On top of discovering her sister’s activities, Mariya also finds out the details of her mother’s living arrangements. Offered the apartment as a pap for their father’s misdeeds, Mariya finds out they can only keep the apartment if her mother stays alive. When she finds this out, her mother is getting sicker by the day. Dr. Rodin has a possible cure, but it is untested on human subjects and could possibly kill the subject. Mariya has to make a tough choice. The matter is complicated by Dr. Rodin’s bizarre personality. His moods can switch in an instant. Beneath the intellectual rigor and seductive charm lay an elusive violence. Who is he, really? Does he have mental problems? Is this a Dr. Jekyll and Mr. Hyde situation? Is he possessed by the Devil or beholden to something beyond the normal bounds of scientific inquiry?

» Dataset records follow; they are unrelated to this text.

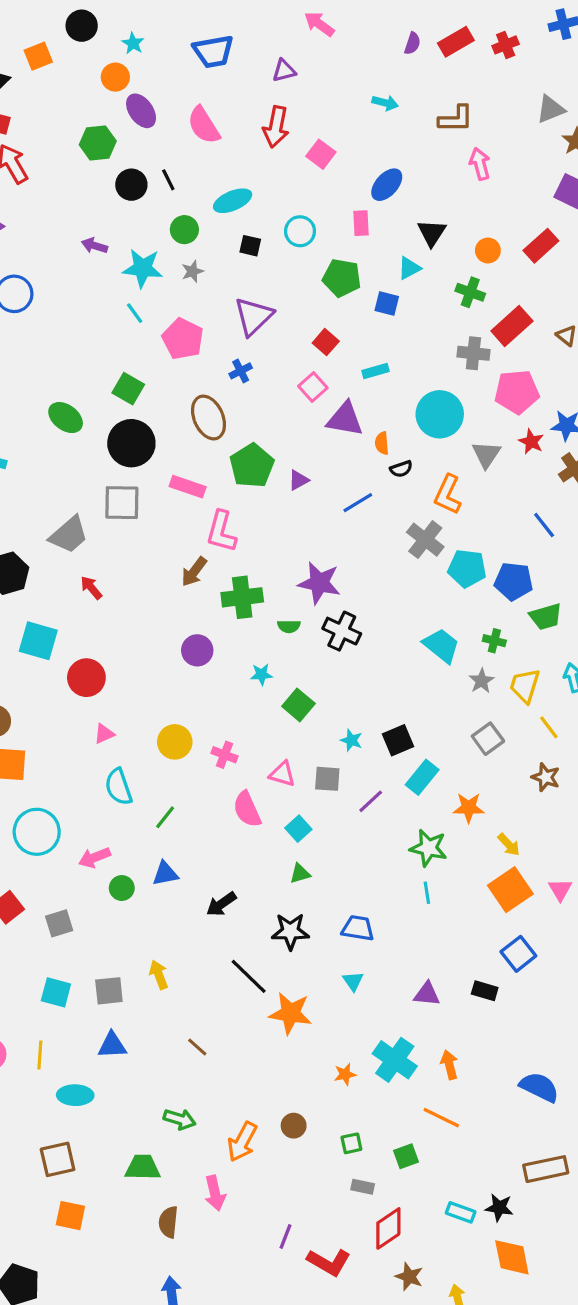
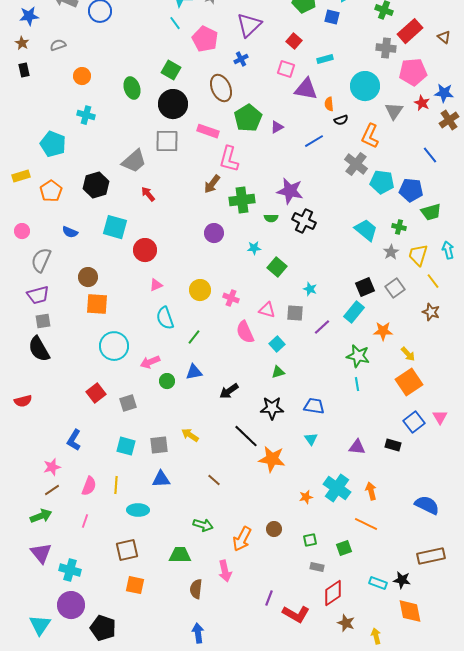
pink square: (313, 387) -> (286, 69), turned -30
green ellipse: (66, 418) -> (132, 88), turned 35
black square: (398, 740) -> (365, 287), moved
pink triangle: (560, 890) -> (440, 417), moved
yellow arrow: (159, 975) -> (190, 435), turned -36

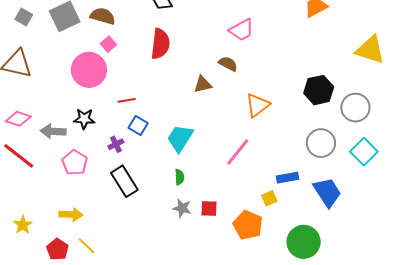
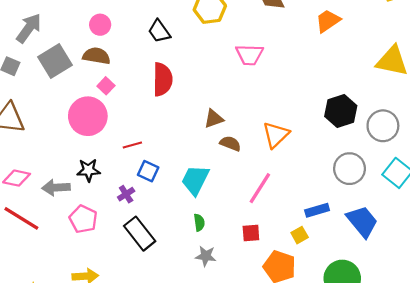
pink trapezoid: (242, 30) -> (249, 55), turned 36
brown semicircle: (228, 64) -> (230, 144), moved
red square: (209, 209) -> (251, 233), moved

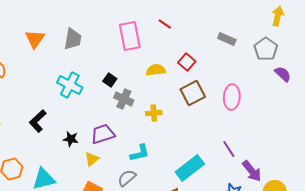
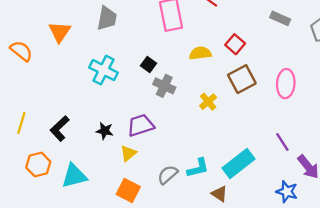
orange triangle: (35, 39) -> (60, 32), moved
yellow cross: (154, 113) -> (208, 102), moved, turned -35
black L-shape: (38, 121) -> (60, 129), moved
cyan L-shape: (140, 153) -> (198, 168), moved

The Lab Assistant offers the narrative velocity of a thriller and a highly emotional roller coaster of an office romance. (Or, in this case, a medical laboratory.) As Bolshevik revolutionaries threaten to overturn the established political order and Mariya’s mother battles tuberculosis, Mariya has to fight her natural instinct to lay low and obey her traditional upbringing. But emotions run amok, love and lust and anger and fear intermingling in a witch’s brew of desperation and desire. While Loya is an accomplished storyteller, The Lab Assistant’s weakness is in the writing itself. In an otherwise entertaining romance, the writing can sometimes feel stilted and belabored. Since this is her first novel, these faults can be given a pass. It will be fascinating seeing what future stories Loya has to tell.